**Supplied data**

=== Section Start ===

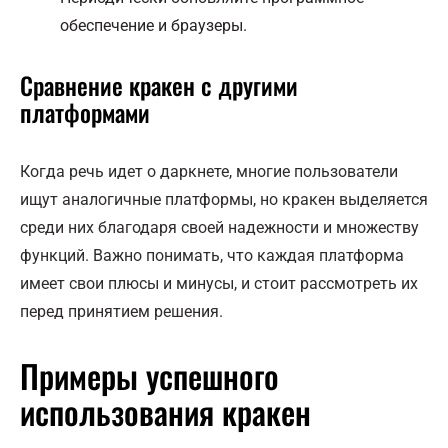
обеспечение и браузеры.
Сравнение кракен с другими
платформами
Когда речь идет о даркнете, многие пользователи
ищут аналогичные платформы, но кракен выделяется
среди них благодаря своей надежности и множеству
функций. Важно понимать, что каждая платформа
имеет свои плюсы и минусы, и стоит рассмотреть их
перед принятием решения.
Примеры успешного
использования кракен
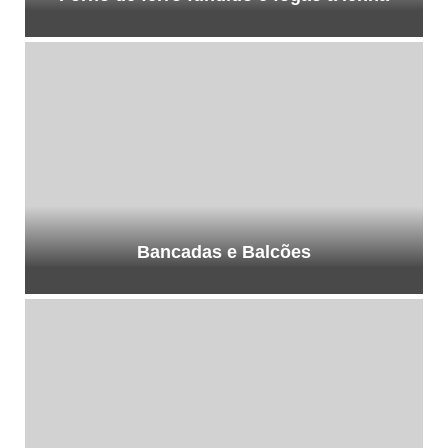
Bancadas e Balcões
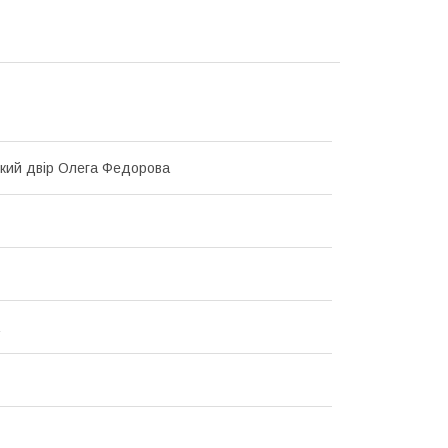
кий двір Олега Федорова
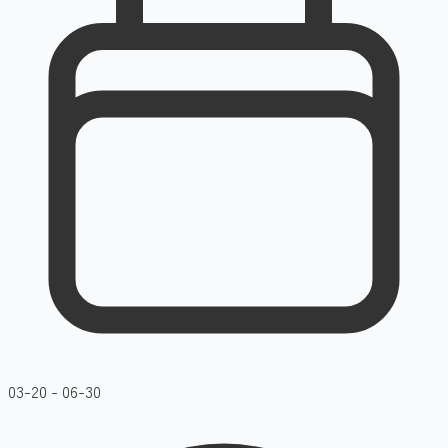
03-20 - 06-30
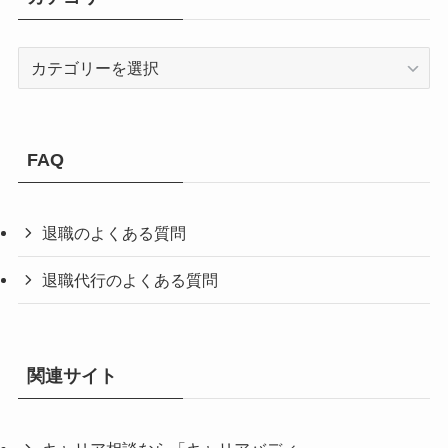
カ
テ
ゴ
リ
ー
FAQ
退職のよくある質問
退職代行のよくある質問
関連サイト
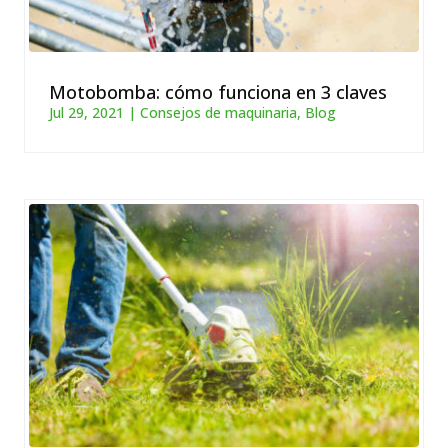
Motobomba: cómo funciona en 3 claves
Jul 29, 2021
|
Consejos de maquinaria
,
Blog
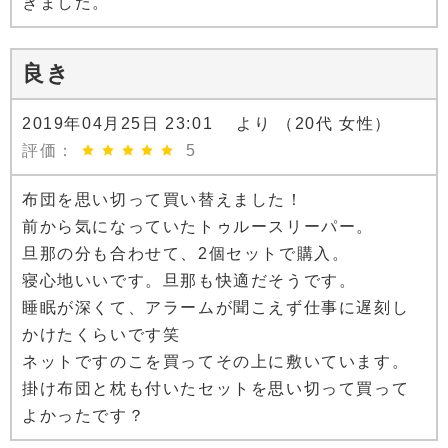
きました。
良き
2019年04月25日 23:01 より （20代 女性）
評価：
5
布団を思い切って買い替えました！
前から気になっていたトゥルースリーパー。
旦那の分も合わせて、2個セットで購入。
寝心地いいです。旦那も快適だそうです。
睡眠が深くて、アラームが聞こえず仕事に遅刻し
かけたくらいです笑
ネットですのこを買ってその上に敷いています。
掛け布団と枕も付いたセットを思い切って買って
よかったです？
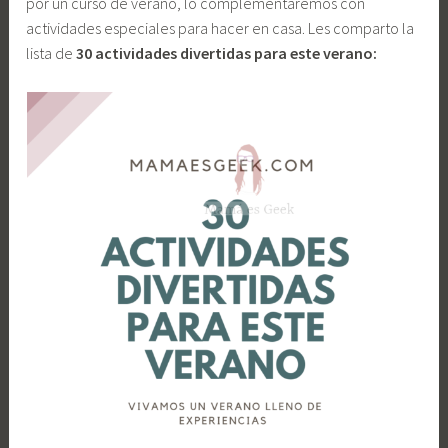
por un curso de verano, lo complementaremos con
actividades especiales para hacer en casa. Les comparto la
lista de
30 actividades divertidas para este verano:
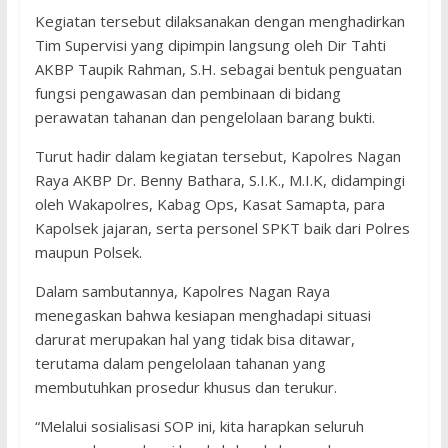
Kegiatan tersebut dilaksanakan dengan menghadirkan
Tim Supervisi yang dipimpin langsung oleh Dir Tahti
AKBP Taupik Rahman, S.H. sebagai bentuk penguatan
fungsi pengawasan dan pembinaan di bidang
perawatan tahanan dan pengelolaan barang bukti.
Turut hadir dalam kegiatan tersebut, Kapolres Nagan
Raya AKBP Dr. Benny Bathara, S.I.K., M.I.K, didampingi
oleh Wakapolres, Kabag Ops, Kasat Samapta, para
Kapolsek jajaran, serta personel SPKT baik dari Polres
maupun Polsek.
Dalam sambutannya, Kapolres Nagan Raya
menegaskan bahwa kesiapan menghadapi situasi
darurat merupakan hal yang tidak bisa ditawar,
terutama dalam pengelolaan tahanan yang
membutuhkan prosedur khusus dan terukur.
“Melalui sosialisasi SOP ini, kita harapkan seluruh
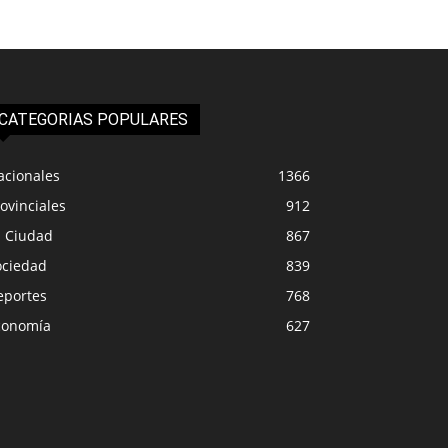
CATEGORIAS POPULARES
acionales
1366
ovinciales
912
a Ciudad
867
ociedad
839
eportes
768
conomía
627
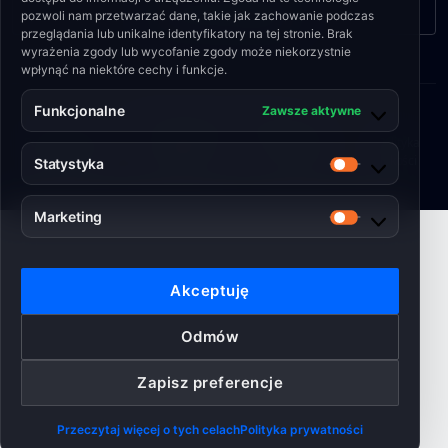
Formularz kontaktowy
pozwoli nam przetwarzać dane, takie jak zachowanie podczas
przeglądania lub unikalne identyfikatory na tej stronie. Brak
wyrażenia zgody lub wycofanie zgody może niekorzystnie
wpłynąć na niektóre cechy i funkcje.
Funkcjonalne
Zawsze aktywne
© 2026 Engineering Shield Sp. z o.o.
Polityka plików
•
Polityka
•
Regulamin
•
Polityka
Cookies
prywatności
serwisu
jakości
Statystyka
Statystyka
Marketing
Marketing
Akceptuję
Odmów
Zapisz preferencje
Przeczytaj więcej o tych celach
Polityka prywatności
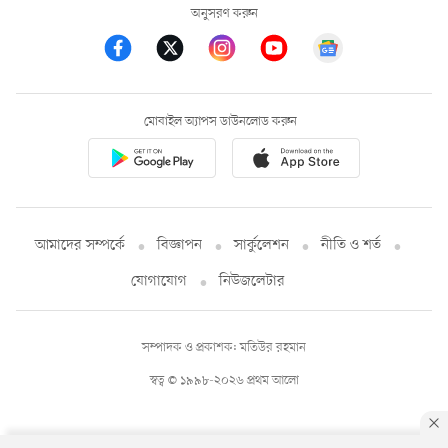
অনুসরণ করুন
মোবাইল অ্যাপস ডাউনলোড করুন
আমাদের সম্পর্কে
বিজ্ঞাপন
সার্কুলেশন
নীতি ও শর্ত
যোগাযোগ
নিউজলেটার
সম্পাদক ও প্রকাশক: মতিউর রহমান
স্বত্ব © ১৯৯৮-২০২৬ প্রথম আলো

=== Section End ===
=== Section Start ===

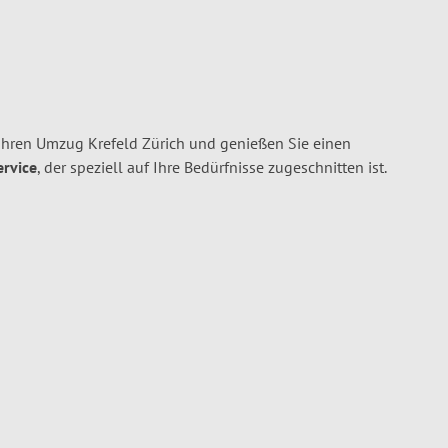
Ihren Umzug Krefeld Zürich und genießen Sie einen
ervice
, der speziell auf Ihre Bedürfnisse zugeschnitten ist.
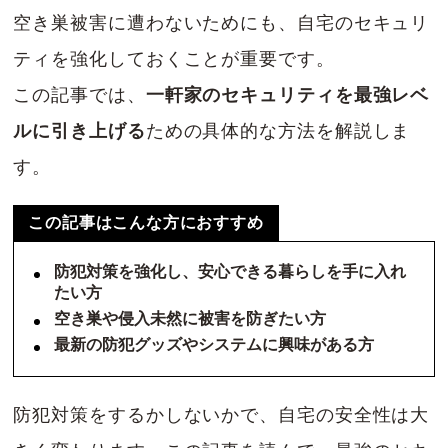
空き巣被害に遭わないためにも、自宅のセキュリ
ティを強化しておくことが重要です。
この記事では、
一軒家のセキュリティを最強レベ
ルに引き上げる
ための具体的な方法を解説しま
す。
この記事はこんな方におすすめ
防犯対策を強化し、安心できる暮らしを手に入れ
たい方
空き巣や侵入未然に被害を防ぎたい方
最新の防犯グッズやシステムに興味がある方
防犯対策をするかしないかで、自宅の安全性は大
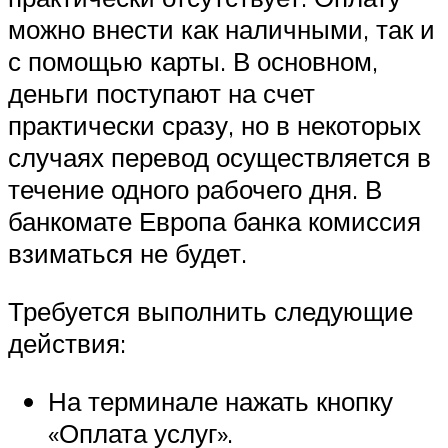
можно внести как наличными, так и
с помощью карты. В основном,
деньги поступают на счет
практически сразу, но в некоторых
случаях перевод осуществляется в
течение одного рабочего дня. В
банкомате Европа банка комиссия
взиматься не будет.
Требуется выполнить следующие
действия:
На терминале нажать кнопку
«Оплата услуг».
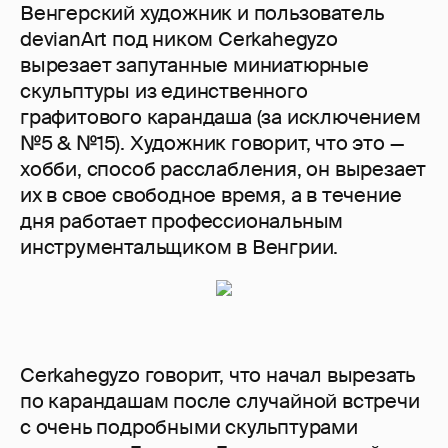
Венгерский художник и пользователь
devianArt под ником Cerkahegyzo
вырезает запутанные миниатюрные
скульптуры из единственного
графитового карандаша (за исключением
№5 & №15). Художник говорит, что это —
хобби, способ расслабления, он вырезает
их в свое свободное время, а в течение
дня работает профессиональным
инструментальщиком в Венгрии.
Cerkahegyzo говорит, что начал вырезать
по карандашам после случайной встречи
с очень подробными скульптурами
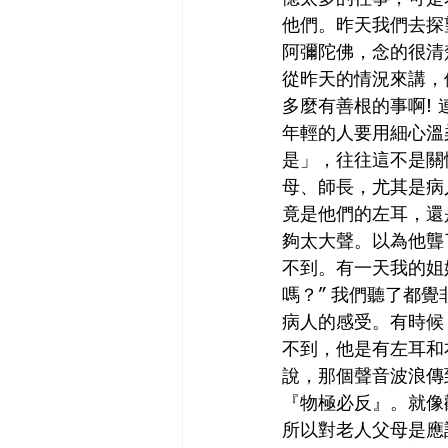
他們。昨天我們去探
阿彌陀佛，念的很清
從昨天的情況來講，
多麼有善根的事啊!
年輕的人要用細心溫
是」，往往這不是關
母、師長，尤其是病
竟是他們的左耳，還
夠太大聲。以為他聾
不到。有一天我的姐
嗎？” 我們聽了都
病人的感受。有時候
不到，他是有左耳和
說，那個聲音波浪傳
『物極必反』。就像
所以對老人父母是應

=== Section End ===
=== Section Start ===

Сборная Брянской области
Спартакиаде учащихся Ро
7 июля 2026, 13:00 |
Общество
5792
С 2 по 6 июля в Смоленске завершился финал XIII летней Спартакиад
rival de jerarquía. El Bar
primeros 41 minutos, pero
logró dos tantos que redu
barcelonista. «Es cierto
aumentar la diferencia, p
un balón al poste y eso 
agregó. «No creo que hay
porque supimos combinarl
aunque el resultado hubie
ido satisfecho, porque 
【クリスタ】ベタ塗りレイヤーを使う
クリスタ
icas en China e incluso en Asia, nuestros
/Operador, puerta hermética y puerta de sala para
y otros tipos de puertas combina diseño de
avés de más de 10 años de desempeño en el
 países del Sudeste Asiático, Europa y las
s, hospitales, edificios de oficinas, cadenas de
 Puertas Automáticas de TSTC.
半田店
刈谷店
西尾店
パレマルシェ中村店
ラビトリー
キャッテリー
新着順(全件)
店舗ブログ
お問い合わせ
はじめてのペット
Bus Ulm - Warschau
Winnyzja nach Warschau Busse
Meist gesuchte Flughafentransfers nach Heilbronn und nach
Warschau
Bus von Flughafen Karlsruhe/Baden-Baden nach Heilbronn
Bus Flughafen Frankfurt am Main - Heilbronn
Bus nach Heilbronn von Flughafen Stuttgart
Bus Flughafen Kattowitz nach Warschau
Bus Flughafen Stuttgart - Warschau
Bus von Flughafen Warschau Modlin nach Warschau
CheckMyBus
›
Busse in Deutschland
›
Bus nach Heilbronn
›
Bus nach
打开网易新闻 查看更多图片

=== Section End ===

**Work item**
A clean copy is needed of the lines above from the one with "Polityka plików" up to and including the one with "স্বত্ব © ১৯৯৮-২০২৬ প্রথম আলো". Please set it down exactly, with no pictures.

**Response area**
Polityka plików
•
Polityka
•
Regulamin
•
Polityka
Cookies
prywatności
serwisu
jakości
Statystyka
Statystyka
Marketing
Marketing
Akceptuję
Odmów
Zapisz preferencje
Przeczytaj więcej o tych celach
Polityka prywatności
অনুসরণ করুন
মোবাইল অ্যাপস ডাউনলোড করুন
আমাদের সম্পর্কে
বিজ্ঞাপন
সার্কুলেশন
নীতি ও শর্ত
যোগাযোগ
নিউজলেটার
সম্পাদক ও প্রকাশক: মতিউর রহমান
স্বত্ব © ১৯৯৮-২০২৬ প্রথম আলো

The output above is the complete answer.